To do: Please output every record below exactly as written, leaving out any pictures.

┄┄┄┄┄┄┄┄┄┄┄┄┄┄┄┄┄┄┄┄

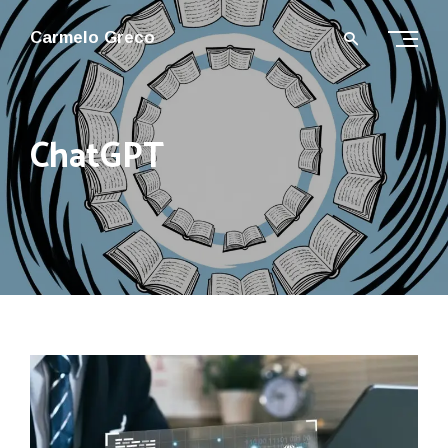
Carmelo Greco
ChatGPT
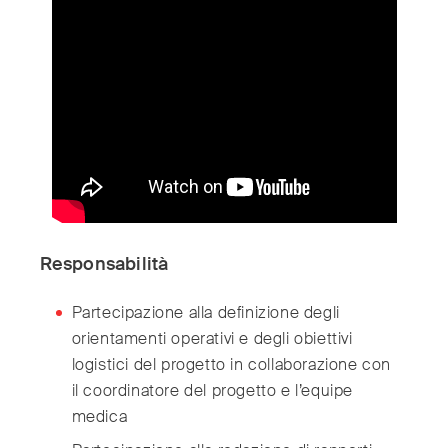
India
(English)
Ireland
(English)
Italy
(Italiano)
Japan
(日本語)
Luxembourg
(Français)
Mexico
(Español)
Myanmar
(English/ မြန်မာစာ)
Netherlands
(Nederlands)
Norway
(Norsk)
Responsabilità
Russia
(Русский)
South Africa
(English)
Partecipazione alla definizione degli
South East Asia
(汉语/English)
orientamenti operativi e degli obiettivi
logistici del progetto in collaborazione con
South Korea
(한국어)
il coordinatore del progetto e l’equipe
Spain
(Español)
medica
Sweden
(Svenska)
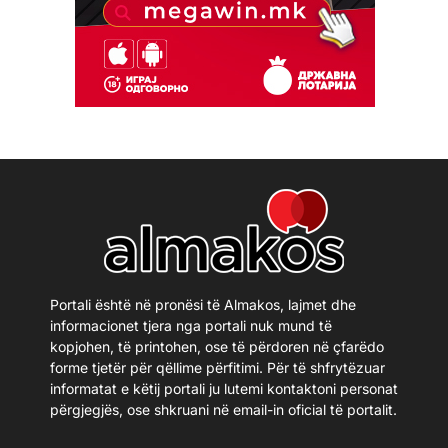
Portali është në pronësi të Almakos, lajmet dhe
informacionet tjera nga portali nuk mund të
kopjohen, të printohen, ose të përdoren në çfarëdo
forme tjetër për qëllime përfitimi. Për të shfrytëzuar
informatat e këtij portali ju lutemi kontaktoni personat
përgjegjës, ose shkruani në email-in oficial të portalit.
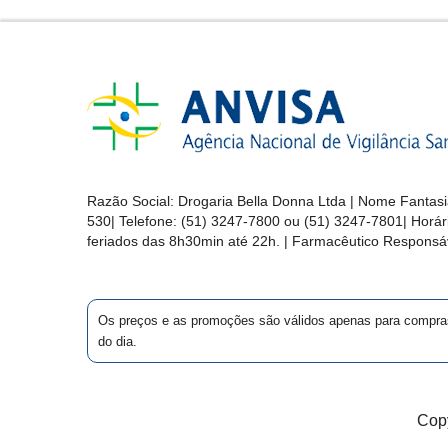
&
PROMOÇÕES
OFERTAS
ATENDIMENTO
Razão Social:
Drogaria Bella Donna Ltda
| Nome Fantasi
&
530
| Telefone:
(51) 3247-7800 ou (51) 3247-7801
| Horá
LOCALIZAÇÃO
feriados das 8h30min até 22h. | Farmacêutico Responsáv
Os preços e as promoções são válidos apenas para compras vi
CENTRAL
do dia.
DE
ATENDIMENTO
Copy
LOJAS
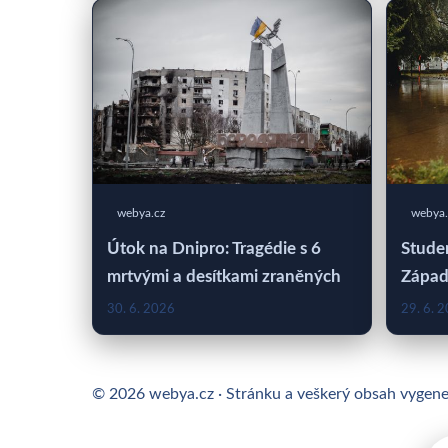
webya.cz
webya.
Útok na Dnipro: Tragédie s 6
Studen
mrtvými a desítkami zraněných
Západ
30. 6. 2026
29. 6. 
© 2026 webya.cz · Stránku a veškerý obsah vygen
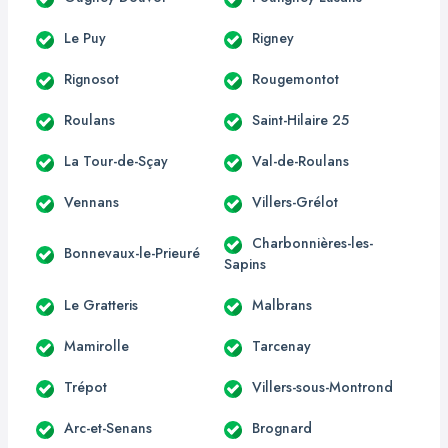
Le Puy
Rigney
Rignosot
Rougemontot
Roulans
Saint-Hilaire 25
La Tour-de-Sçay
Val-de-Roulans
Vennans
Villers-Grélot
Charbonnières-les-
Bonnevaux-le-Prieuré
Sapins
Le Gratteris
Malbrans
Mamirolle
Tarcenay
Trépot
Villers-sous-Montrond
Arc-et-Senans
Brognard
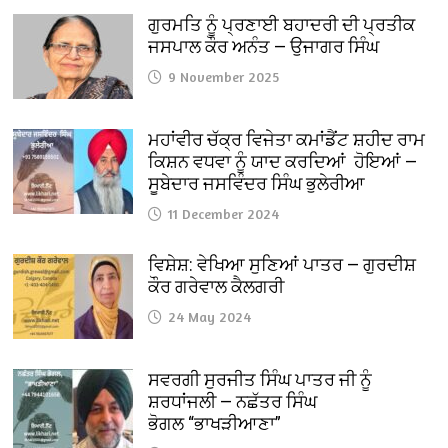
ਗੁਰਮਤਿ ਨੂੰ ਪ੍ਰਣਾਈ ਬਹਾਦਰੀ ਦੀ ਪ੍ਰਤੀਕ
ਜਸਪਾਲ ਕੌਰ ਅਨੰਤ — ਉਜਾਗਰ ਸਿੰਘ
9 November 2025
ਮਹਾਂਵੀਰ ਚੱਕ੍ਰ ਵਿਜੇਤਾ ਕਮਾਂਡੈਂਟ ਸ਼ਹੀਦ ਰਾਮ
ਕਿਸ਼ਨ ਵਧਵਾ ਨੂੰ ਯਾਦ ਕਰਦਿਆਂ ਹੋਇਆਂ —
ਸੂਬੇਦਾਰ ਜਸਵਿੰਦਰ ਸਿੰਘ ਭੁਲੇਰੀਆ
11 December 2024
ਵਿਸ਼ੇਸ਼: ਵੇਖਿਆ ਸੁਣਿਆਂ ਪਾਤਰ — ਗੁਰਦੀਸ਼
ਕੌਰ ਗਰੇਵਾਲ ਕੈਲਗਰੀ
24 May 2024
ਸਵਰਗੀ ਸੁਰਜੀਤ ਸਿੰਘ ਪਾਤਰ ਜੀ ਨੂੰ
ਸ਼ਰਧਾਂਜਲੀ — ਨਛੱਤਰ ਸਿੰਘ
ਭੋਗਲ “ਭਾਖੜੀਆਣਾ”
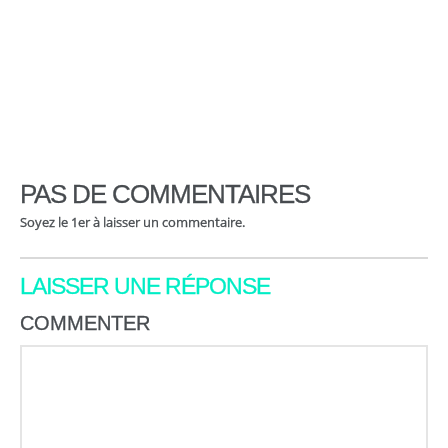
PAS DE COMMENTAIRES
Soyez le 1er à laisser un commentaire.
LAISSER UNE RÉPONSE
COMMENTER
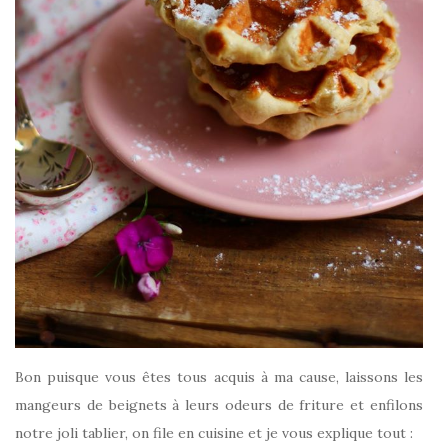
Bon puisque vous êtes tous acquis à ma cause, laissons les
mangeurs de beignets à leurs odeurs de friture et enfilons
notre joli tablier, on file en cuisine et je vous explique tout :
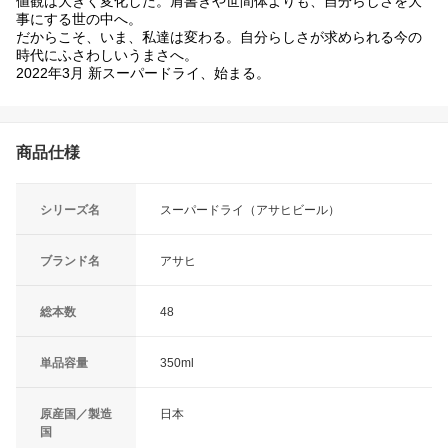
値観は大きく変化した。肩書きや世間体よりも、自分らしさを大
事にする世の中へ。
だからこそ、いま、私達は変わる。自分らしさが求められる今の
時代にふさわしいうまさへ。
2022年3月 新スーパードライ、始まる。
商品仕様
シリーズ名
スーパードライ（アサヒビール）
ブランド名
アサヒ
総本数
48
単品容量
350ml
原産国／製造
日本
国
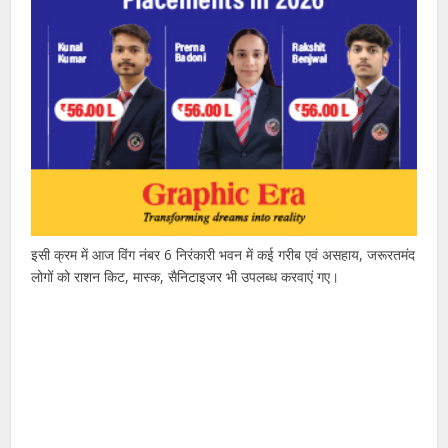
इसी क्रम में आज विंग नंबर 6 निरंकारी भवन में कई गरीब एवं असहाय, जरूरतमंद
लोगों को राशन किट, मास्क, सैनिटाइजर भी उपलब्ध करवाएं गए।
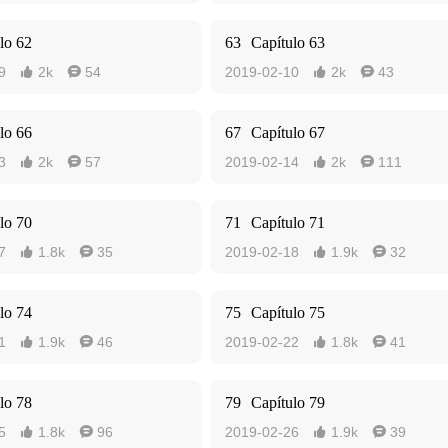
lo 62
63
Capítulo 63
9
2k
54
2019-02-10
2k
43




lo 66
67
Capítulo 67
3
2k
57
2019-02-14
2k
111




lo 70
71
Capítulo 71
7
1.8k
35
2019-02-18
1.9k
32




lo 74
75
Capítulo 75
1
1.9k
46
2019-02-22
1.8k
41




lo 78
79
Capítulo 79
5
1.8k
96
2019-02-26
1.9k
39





┄┄┄┄┄┄┄┄┄┄┄┄┄┄┄┄┄┄┄┄

Written answer:
Carmelo Greco
ChatGPT
India
(English)
Ireland
(English)
Italy
(Italiano)
Japan
(日本語)
Luxembourg
(Français)
Mexico
(Español)
Myanmar
(English/ မြန်မာစာ)
Netherlands
(Nederlands)
Norway
(Norsk)
Responsabilità
Russia
(Русский)
South Africa
(English)
Partecipazione alla definizione degli
South East Asia
(汉语/English)
orientamenti operativi e degli obiettivi
logistici del progetto in collaborazione con
South Korea
(한국어)
il coordinatore del progetto e l’equipe
Spain
(Español)
medica
Sweden
(Svenska)
Portali është në pronësi të Almakos, lajmet dhe
informacionet tjera nga portali nuk mund të
kopjohen, të printohen, ose të përdoren në çfarëdo
forme tjetër për qëllime përfitimi. Për të shfrytëzuar
informatat e këtij portali ju lutemi kontaktoni personat
përgjegjës, ose shkruani në email-in oficial të portalit.
&
PROMOÇÕES
OFERTAS
ATENDIMENTO
Razão Social:
Drogaria Bella Donna Ltda
| Nome Fantasi
&
530
| Telefone:
(51) 3247-7800 ou (51) 3247-7801
| Horá
LOCALIZAÇÃO
feriados das 8h30min até 22h. | Farmacêutico Responsáv
Os preços e as promoções são válidos apenas para compras vi
CENTRAL
do dia.
DE
ATENDIMENTO
Copy
LOJAS
webya.cz
webya.
Útok na Dnipro: Tragédie s 6
Studen
mrtvými a desítkami zraněných
Západ
30. 6. 2026
29. 6. 
© 2026 webya.cz · Stránku a veškerý obsah vygen
Le Puy
Rigney
Rignosot
Rougemontot
Roulans
Saint-Hilaire 25
La Tour-de-Sçay
Val-de-Roulans
Vennans
Villers-Grélot
Charbonnières-les-
Bonnevaux-le-Prieuré
Sapins
Le Gratteris
Malbrans
Mamirolle
Tarcenay
Trépot
Villers-sous-Montrond
Arc-et-Senans
Brognard
ਗੁਰਮਤਿ ਨੂੰ ਪ੍ਰਣਾਈ ਬਹਾਦਰੀ ਦੀ ਪ੍ਰਤੀਕ
ਜਸਪਾਲ ਕੌਰ ਅਨੰਤ — ਉਜਾਗਰ ਸਿੰਘ
9 November 2025
ਮਹਾਂਵੀਰ ਚੱਕ੍ਰ ਵਿਜੇਤਾ ਕਮਾਂਡੈਂਟ ਸ਼ਹੀਦ ਰਾਮ
ਕਿਸ਼ਨ ਵਧਵਾ ਨੂੰ ਯਾਦ ਕਰਦਿਆਂ ਹੋਇਆਂ —
ਸੂਬੇਦਾਰ ਜਸਵਿੰਦਰ ਸਿੰਘ ਭੁਲੇਰੀਆ
11 December 2024
ਵਿਸ਼ੇਸ਼: ਵੇਖਿਆ ਸੁਣਿਆਂ ਪਾਤਰ — ਗੁਰਦੀਸ਼
ਕੌਰ ਗਰੇਵਾਲ ਕੈਲਗਰੀ
24 May 2024
ਸਵਰਗੀ ਸੁਰਜੀਤ ਸਿੰਘ ਪਾਤਰ ਜੀ ਨੂੰ
ਸ਼ਰਧਾਂਜਲੀ — ਨਛੱਤਰ ਸਿੰਘ
ਭੋਗਲ “ਭਾਖੜੀਆਣਾ”
PAS DE COMMENTAIRES
Soyez le 1er à laisser un commentaire.
LAISSER UNE RÉPONSE
COMMENTER
Bon puisque vous êtes tous acquis à ma cause, laissons les
mangeurs de beignets à leurs odeurs de friture et enfilons
notre joli tablier, on file en cuisine et je vous explique tout :
値観は大きく変化した。肩書きや世間体よりも、自分らしさを大
事にする世の中へ。
だからこそ、いま、私達は変わる。自分らしさが求められる今の
時代にふさわしいうまさへ。
2022年3月 新スーパードライ、始まる。
商品仕様
シリーズ名
スーパードライ（アサヒビール）
ブランド名
アサヒ
総本数
48
単品容量
350ml
原産国／製造
日本
国
इसी क्रम में आज विंग नंबर 6 निरंकारी भवन में कई गरीब एवं असहाय, जरूरतमंद
लोगों को राशन किट, मास्क, सैनिटाइजर भी उपलब्ध करवाएं गए।
lo 62
63
Capítulo 63
9
2k
54
2019-02-10
2k
43




lo 66
67
Capítulo 67
3
2k
57
2019-02-14
2k
111




lo 70
71
Capítulo 71
7
1.8k
35
2019-02-18
1.9k
32




lo 74
75
Capítulo 75
1
1.9k
46
2019-02-22
1.8k
41




lo 78
79
Capítulo 79
5
1.8k
96
2019-02-26
1.9k
39





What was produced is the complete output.